▶ Dataset entries
=== Begin Enclosure ===

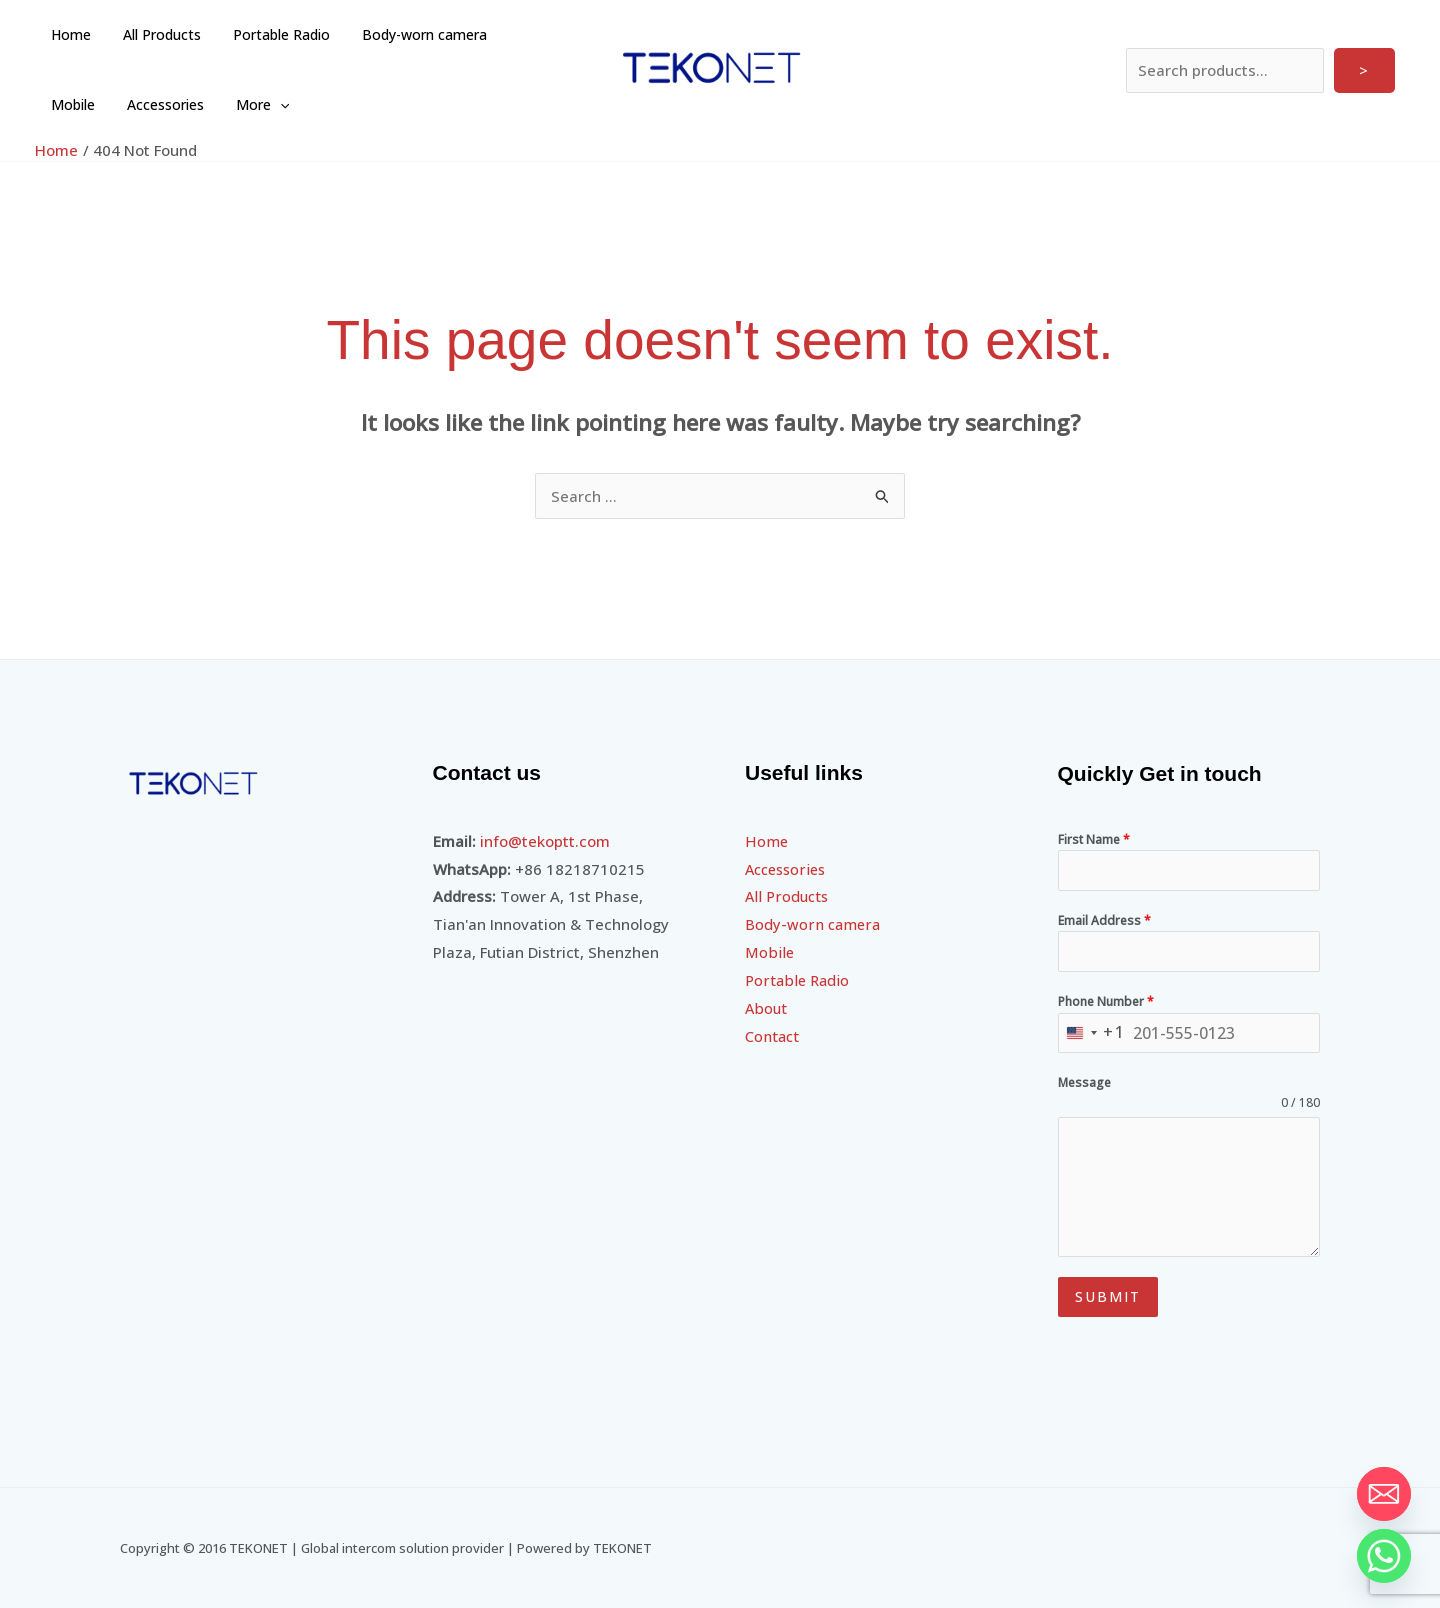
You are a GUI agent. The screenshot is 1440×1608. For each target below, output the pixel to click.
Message (1084, 1082)
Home (69, 34)
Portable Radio (271, 34)
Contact (773, 1036)
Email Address (1104, 920)
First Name (1094, 839)
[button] (198, 105)
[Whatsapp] (1384, 1556)
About (766, 1008)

=== End Enclosure ===

▶ BRIEF
A verbatim copy of the data, free of pictures, is the expected answer.

▶ WRITTEN REPLY
You are a GUI agent. The screenshot is 1440×1608. For each target below, output the pixel to click.
Message (1084, 1082)
Home (69, 34)
Portable Radio (271, 34)
Contact (773, 1036)
Email Address (1104, 920)
First Name (1094, 839)
[button] (198, 105)
[Whatsapp] (1384, 1556)
About (766, 1008)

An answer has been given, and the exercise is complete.